»»

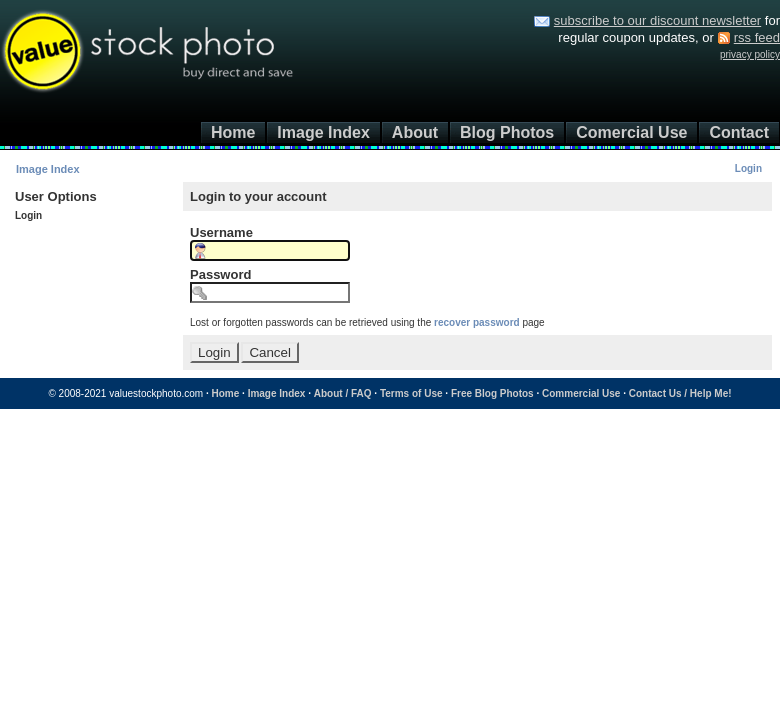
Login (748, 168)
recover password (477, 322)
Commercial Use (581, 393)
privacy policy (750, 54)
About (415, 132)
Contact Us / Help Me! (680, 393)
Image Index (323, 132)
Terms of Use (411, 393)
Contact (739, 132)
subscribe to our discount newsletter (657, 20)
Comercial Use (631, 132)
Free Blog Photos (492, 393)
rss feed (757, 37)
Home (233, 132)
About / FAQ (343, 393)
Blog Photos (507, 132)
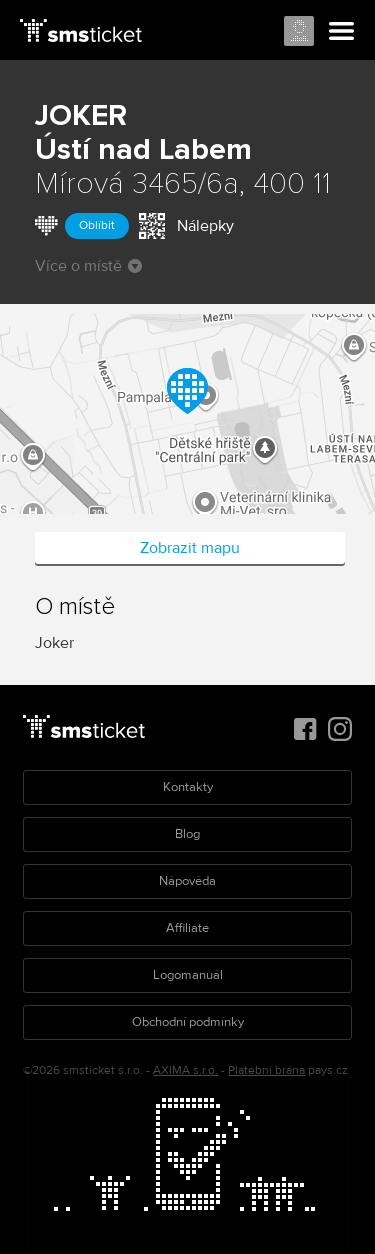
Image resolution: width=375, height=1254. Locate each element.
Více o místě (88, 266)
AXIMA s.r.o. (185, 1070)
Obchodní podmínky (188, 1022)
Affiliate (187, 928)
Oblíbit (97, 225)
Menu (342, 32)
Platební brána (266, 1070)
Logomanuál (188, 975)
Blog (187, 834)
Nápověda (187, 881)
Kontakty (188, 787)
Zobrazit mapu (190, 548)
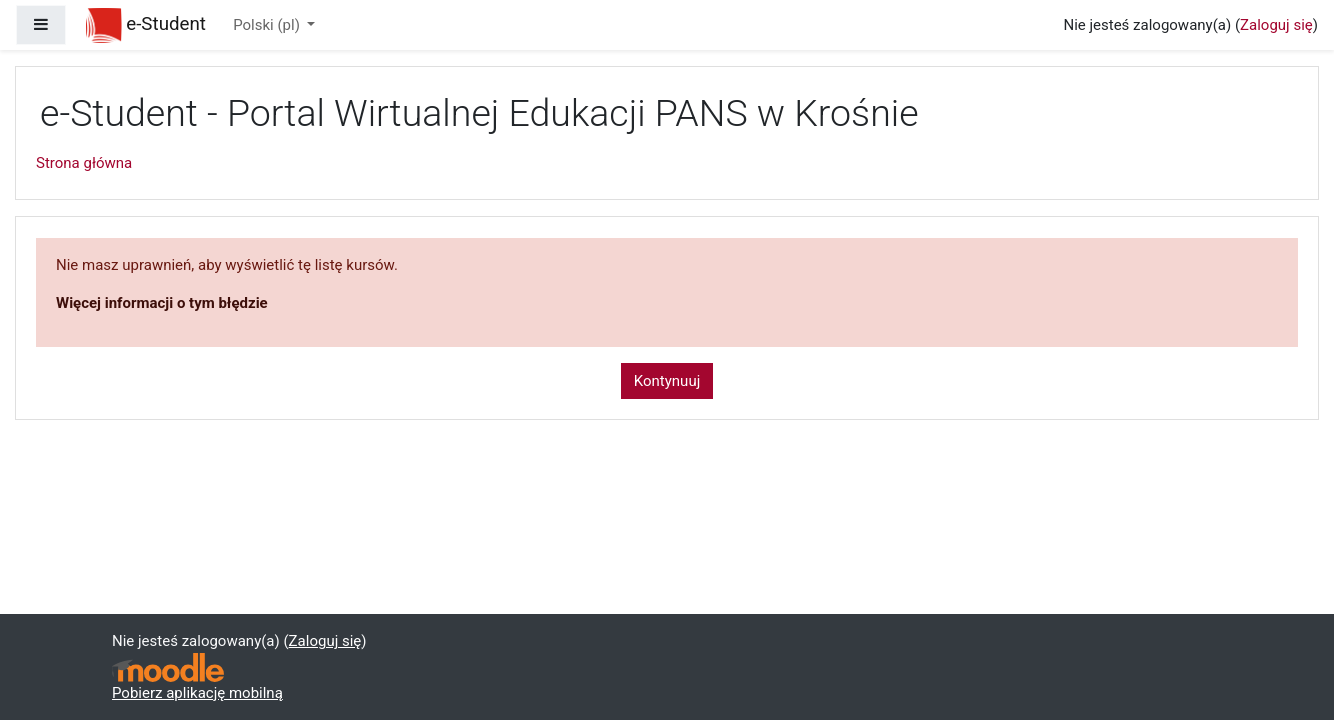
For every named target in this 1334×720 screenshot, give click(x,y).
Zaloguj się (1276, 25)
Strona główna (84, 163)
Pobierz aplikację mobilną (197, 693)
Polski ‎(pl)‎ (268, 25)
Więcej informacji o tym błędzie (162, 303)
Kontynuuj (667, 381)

««

■ Work task: Since the copy should hold text only, set down each record exactly and leave the pictures out.

■ Exercise answer:
Login (748, 168)
recover password (477, 322)
Commercial Use (581, 393)
privacy policy (750, 54)
About (415, 132)
Contact Us / Help Me! (680, 393)
Image Index (323, 132)
Terms of Use (411, 393)
Contact (739, 132)
subscribe to our discount newsletter (657, 20)
Comercial Use (631, 132)
Free Blog Photos (492, 393)
rss feed (757, 37)
Home (233, 132)
About / FAQ (343, 393)
Blog Photos (507, 132)
Image resolution: width=375, height=1254. Locate each element.
Více o místě (88, 266)
AXIMA s.r.o. (185, 1070)
Obchodní podmínky (188, 1022)
Affiliate (187, 928)
Oblíbit (97, 225)
Menu (342, 32)
Platební brána (266, 1070)
Logomanuál (188, 975)
Blog (187, 834)
Nápověda (187, 881)
Kontakty (188, 787)
Zobrazit mapu (190, 548)
For every named target in this 1334×720 screenshot, give click(x,y).
Zaloguj się (1276, 25)
Strona główna (84, 163)
Pobierz aplikację mobilną (197, 693)
Polski ‎(pl)‎ (268, 25)
Więcej informacji o tym błędzie (162, 303)
Kontynuuj (667, 381)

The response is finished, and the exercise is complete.